Frequency of SS in the current study was relatively higher in comparison with previous studies.[4] Tramadol induced SS was treated with cyproheptadine, as well as, fluids within 24 hours, which is similar to previous studies.[17] Cyproheptadine efficacy could be related to its inhibitory effects of 5-hydroxytryptamine 2a (5HT2a). 5HT is one of serotonin receptor families (5-HT1 to 5-HT7) and 5-HT2A receptor is a subtype of it.[181920] The efficacy of external cooling, supportive therapies, chlordiazepoxide, and cyproheptadine has been shown in many other studies.[4172122]

It has been previously shown that benzodiazepines may be used to treat agitation and tremor in SS.[23] This study demonstrated that chlordiazepoxide can decrease the risk of SS based on HC. In addition, it decreased the frequency of spontaneous clonus and diaphoresis, which was probably the reason for no SS occurrences among the case group. Unlike previous findings,[23] agitation and tremor in these subjects were not controlled with chlordiazepoxide.

Although spontaneous clonus and diaphoresis decreased in cases, the frequency of SS diagnosed by RC was not affected. This could be related to the method of measurement of the Radomski scale, in which at least 3 major criteria should be observed. Based on these data, HC is more sensitive when intervention is taken into account, which is consistent with previous reports.[15]

Radomski and colleagues revised Sternbach Criteria and developed RC to diagnose SS in 2000.[11] In later stages, a new set of decision rules, “the Hunter Serotonin Toxicity Criteria”, was developed. It is suggested that HC are simpler, more sensitive, and more specific than Sternbach's criteria.[15] Evaluating SS with these two methods in the current research (HC and RC) will also provide evidence for future validation of these criteria.

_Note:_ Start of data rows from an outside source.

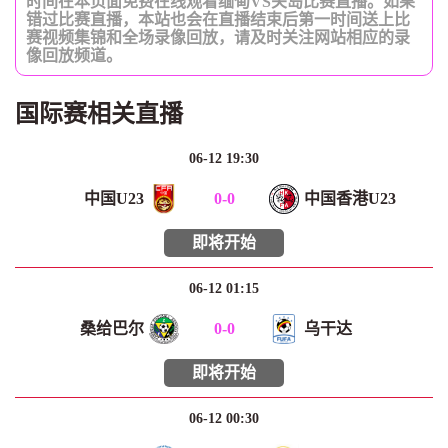
时间在本页面免费在线观看缅甸VS关岛比赛直播。如果
错过比赛直播，本站也会在直播结束后第一时间送上比
赛视频集锦和全场录像回放，请及时关注网站相应的录
像回放频道。
国际赛相关直播
06-12 19:30
中国U23
0
-
0
中国香港U23
即将开始
06-12 01:15
桑给巴尔
0
-
0
乌干达
即将开始
06-12 00:30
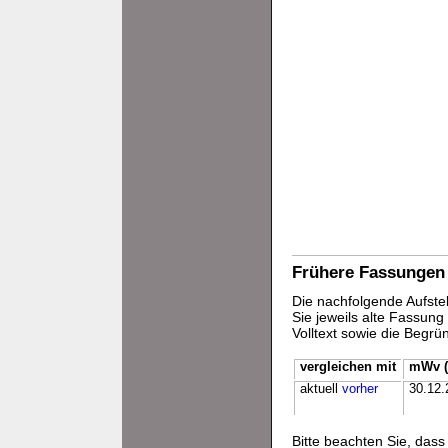
Frühere Fassungen
Die nachfolgende Aufstel
Sie jeweils alte Fassun
Volltext sowie die Begr
vergleichen mit
mWv (
aktuell
vorher
30.12.
Bitte beachten Sie, da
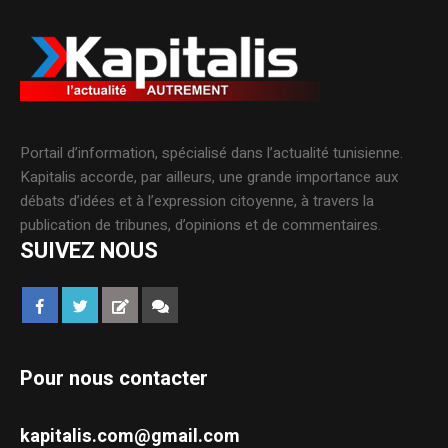
Portail d’information, spécialisé dans l’actualité tunisienne.
Kapitalis accorde, par ailleurs, une grande importance aux
débats d’idées et à l’expression citoyenne, à travers la
publication de tribunes, d’opinions et de commentaires.
SUIVEZ NOUS
Pour nous contacter
kapitalis.com@gmail.com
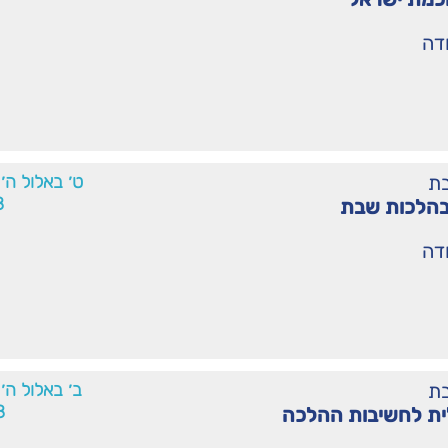
ודה
ת
ט׳ באלול ה׳
8
 בהלכות שבת
ודה
ת
ב׳ באלול ה
8
ית לחשיבות ההלכה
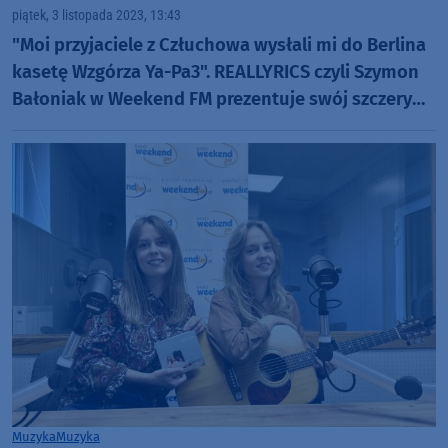
piątek, 3 listopada 2023, 13:43
"Moi przyjaciele z Człuchowa wysłali mi do Berlina
kasetę Wzgórza Ya-Pa3". REALLYRICS czyli Szymon
Bałoniak w Weekend FM prezentuje swój szczery
rap
Muzyka
Muzyka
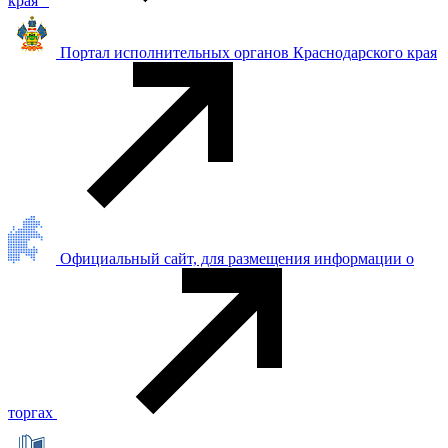
края"
Портал исполнительных органов Краснодарского края
Официальный сайт, для размещения информации о
торгах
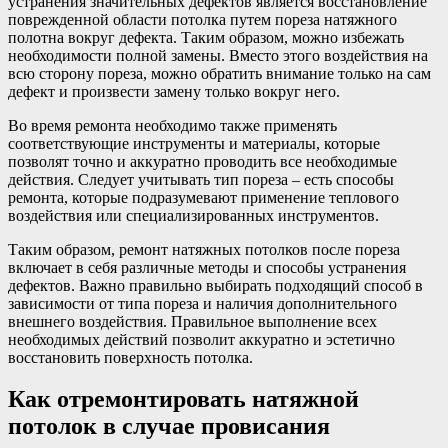
устранения значительных дефектов является восстановление
поврежденной области потолка путем пореза натяжного
полотна вокруг дефекта. Таким образом, можно избежать
необходимости полной замены. Вместо этого воздействия на
всю сторону пореза, можно обратить внимание только на сам
дефект и произвести замену только вокруг него.
Во время ремонта необходимо также применять
соответствующие инструменты и материалы, которые
позволят точно и аккуратно проводить все необходимые
действия. Следует учитывать тип пореза – есть способы
ремонта, которые подразумевают применение теплового
воздействия или специализированных инструментов.
Таким образом, ремонт натяжных потолков после пореза
включает в себя различные методы и способы устранения
дефектов. Важно правильно выбирать подходящий способ в
зависимости от типа пореза и наличия дополнительного
внешнего воздействия. Правильное выполнение всех
необходимых действий позволит аккуратно и эстетично
восстановить поверхность потолка.
Как отремонтировать натяжной
потолок в случае провисания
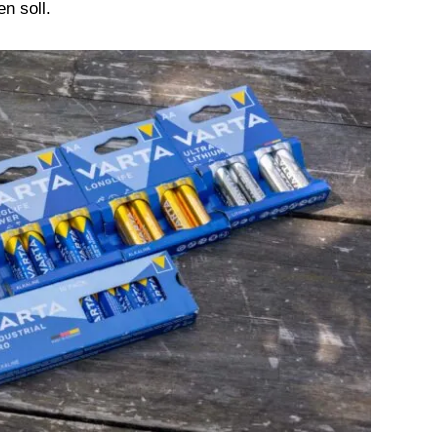
n soll.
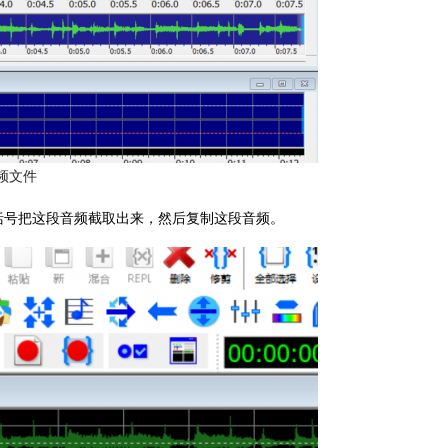
频文件
括号把这段音频截取出来，然后复制这段音频。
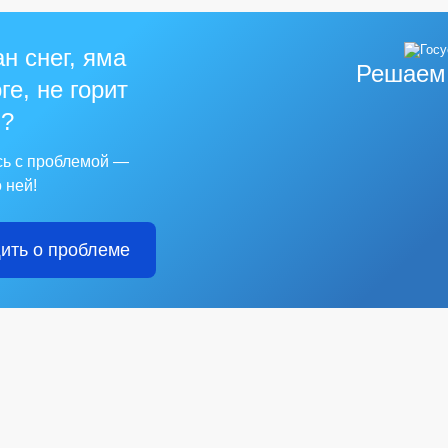
н снег, яма
Решаем
ге, не горит
?
сь с проблемой —
 ней!
ить о проблеме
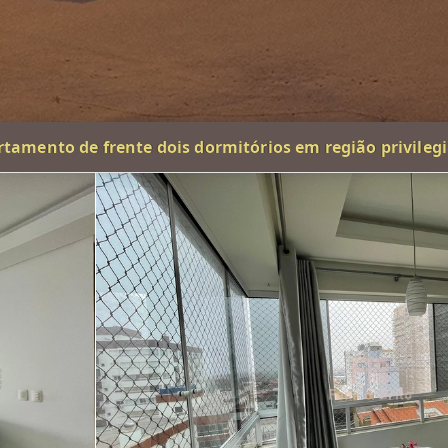
tamento de frente dois dormitórios em região privileg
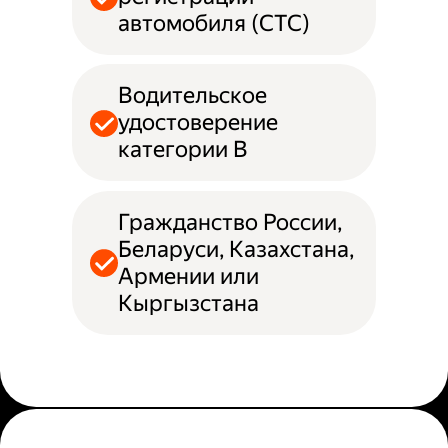
автомобиля (СТС)
Водительское
удостоверение
категории B
Гражданство России,
Беларуси, Казахстана,
Армении или
Кыргызстана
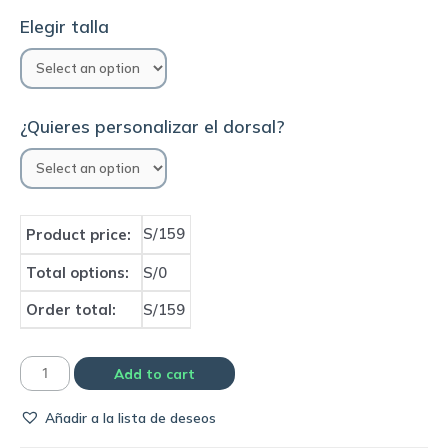
Elegir talla
¿Quieres personalizar el dorsal?
S/159
Product price:
Total options:
S/0
Order total:
S/159
Camiseta
Add to cart
Real
Añadir a la lista de deseos
Madrid
2002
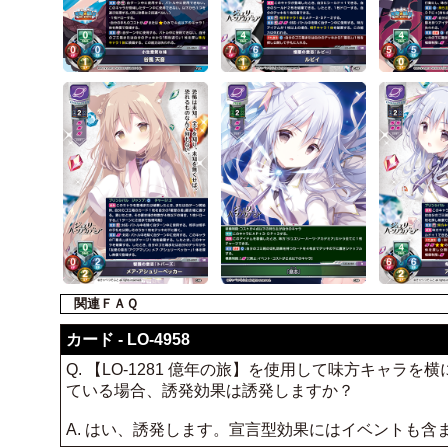
関連ＦＡＱ
カード - LO-4958
Q. 【LO-1281 億年の旅】を使用して味方キャラ
ている場合、誘発効果は誘発しますか？
A. はい、誘発します。宣言型効果にはイベントも含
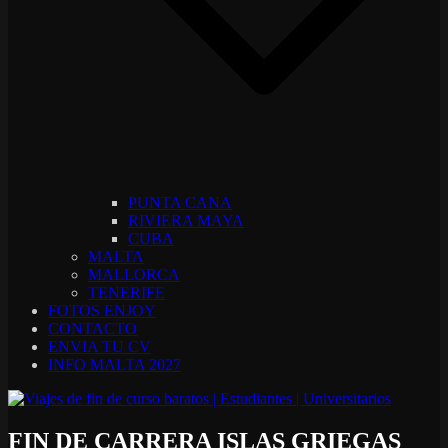
PUNTA CANA
RIVIERA MAYA
CUBA
MALTA
MALLORCA
TENERIFE
FOTOS ENJOY
CONTACTO
ENVIA TU CV
INFO MALTA 2027
FIN DE CARRERA ISLAS GRIEGAS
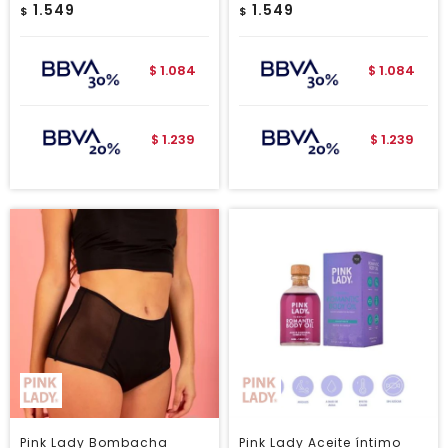
1.549
1.549
$
$
1.084
1.084
$
$
1.239
1.239
$
$
Pink Lady Bombacha
Pink Lady Aceite íntimo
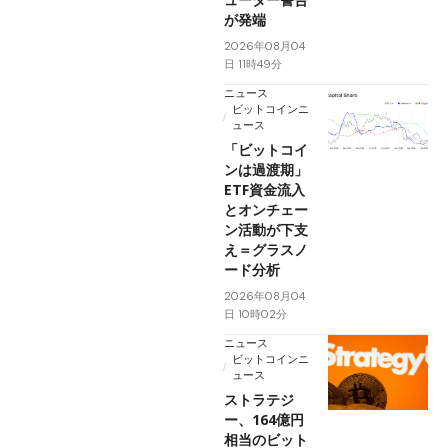
が発端
2026年08月04
日 11時49分
ニュース
ビットコインニ
ュース
「ビットコイ
ンは過渡期」
ETF資金流入
とオンチェー
ン活動が下支
え＝グラスノ
ード分析
2026年08月04
日 10時02分
ニュース
ビットコインニ
ュース
ストラテジ
ー、164億円
相当のビット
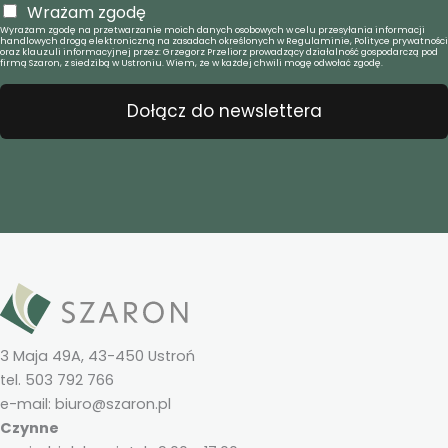
Wrażam zgodę
Wyrażam zgodę na przetwarzanie moich danych osobowych w celu przesyłania informacji
handlowych drogą elektroniczną na zasadach określonych w Regulaminie, Polityce prywatności
oraz klauzuli informacyjnej przez: Grzegorz Przeliorz prowadzący działalność gospodarczą pod
firmą Szaron, z siedzibą w Ustroniu. Wiem, że w każdej chwili mogę odwołać zgodę.
Dołącz do newslettera
3 Maja 49A, 43-450 Ustroń
tel. 503 792 766
e-mail: biuro@szaron.pl
Czynne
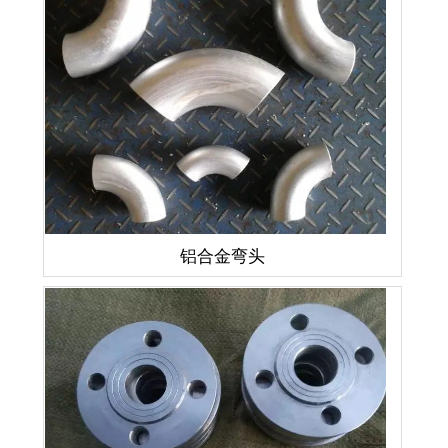
铝合金弯头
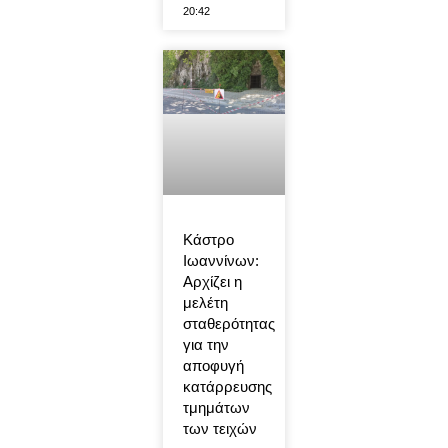
20:42
Κάστρο
Ιωαννίνων:
Αρχίζει η
μελέτη
σταθερότητας
για την
αποφυγή
κατάρρευσης
τμημάτων
των τειχών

This study confirms the previous hypothesis[4] that chlordiazepoxide could be effective in prevention of tramadol overdose induced SS.

Limitation

The number of cases diagnosed with SS were limited (n = 5). This research could be under-powered to detect potential impacts of chlordiazepoxide when SS is evaluated via RC. In this setting, administration of activated charcoal followed by gastric lavage was performed in some cases. This could have interfered with the study of chlordiazepoxide effectiveness.